While January may be a time when consumers think less about alcohol, it’s an opportunity for supermarkets to take stock of a fast-moving own-brand trend in the category, as revealed in The Grocer’s analysis of Amazon.
The online giant has invested in creating its own range of spirits. It’s developed ‘exclusives’ which give consumers a compelling reason to choose Amazon when buying booze. It’s a point of difference in a competitive space dominated by price, value and product availability battles.
It’s a trend that’s also being embraced by other forward-thinking e-commerce off-trades. Take ‘The Bottle Club.com’ for example, which has just created its own Apple Pie Gin.
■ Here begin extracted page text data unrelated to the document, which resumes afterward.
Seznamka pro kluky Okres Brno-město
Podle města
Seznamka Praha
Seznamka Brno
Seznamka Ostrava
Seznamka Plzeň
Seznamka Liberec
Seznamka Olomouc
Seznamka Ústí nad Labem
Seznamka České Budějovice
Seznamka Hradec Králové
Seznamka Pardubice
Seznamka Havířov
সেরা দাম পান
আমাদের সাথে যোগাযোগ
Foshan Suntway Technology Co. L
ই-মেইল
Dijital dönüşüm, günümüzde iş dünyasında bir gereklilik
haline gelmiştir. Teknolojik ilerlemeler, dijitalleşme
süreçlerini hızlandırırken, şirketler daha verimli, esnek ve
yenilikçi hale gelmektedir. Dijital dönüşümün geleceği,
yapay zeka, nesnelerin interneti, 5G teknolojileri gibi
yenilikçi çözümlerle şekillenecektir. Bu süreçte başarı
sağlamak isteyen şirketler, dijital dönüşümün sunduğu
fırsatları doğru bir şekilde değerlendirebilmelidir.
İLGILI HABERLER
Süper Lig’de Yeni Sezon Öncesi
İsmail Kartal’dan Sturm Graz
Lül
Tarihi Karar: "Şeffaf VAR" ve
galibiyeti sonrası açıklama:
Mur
You can only buy this limited-edition spirit from them.
The important point to note about this trend is these retailers aren’t simply creating own-labels, they are building brands. They are developing SKUs and ranges that can compete with well-established spirit brands when it comes to flavour, quality, premium positioning and provenance.
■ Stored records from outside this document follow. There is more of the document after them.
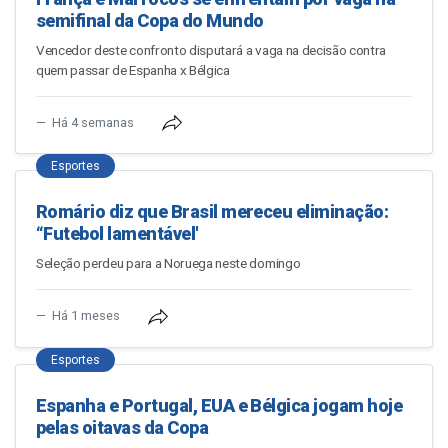
semifinal da Copa do Mundo
Vencedor deste confronto disputará a vaga na decisão contra
quem passar de Espanha x Bélgica
Há 4 semanas
Esportes
Romário diz que Brasil mereceu eliminação:
“Futebol lamentável'
Seleção perdeu para a Noruega neste domingo
Há 1 meses
Esportes
Espanha e Portugal, EUA e Bélgica jogam hoje
pelas oitavas da Copa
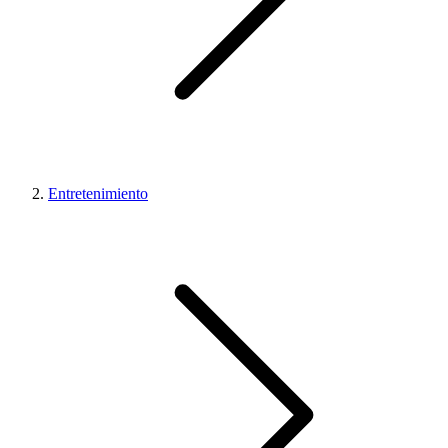
Entretenimiento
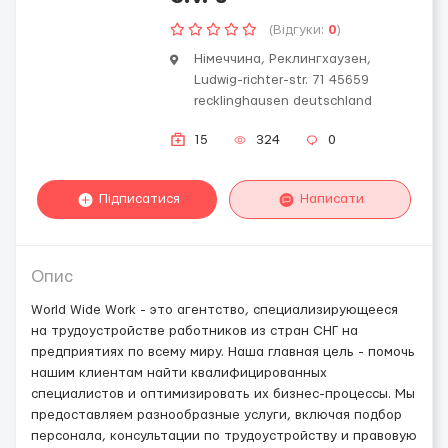
(Відгуки:
0
)
Німеччина, Реклингхаузен,
Ludwig-richter-str. 71 45659
recklinghausen deutschland
15
324
0
Підписатися
Написати
Опис
World Wide Work - это агентство, специализирующееся
на трудоустройстве работников из стран СНГ на
предприятиях по всему миру. Наша главная цель - помочь
нашим клиентам найти квалифицированных
специалистов и оптимизировать их бизнес-процессы. Мы
предоставляем разнообразные услуги, включая подбор
персонала, консультации по трудоустройству и правовую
Amazon’s Tovess Gin proudly proclaims it is small batch, sharing brand stories about being distilled in some of the oldest copper pot stills in the UK. It has all the hallmarks of a premium spirit, except one: the price.
This combination of brand-like quality and low price really appeals to consumers and creates talkability. And when you’re the only retailer offering a sought-out brand, it quickly becomes a winning strategy for driving sales and shopper loyalty.
The discounters are all too familiar with this strategy, especially within beers, wines and spirits (BWS). They’ve built their own quality and value-led brands, which draw shoppers to their stores and create a halo effect for generating sales in other categories.
Supermarket BWS aisles must embrace this trend by evolving their own-label alcohol offer beyond simply being the affordable choice for shoppers. They must create own-brands that are more strongly defined by the quality of the liquid, its ingredients and provenance than just a lower price.
For supermarkets to achieve this, they will have to cut out the middle-man. There are many BWS suppliers that specialise in branding and selling a vision, but who don’t actually produce, distil, bottle or can liquids. This can mean an added layer of cost in the supply chain and also make it more challenging to create a brand truly unique to a particular supermarket.
Removing layers in the supply chain can drive more original BWS innovation and also improve the agility of product R&D. This will enable supermarkets to create own-brands that are distinct and desirable, and also much more on-trend. It could prove the difference for supermarkets aiming to compete in a category increasingly being dominated by exclusivity.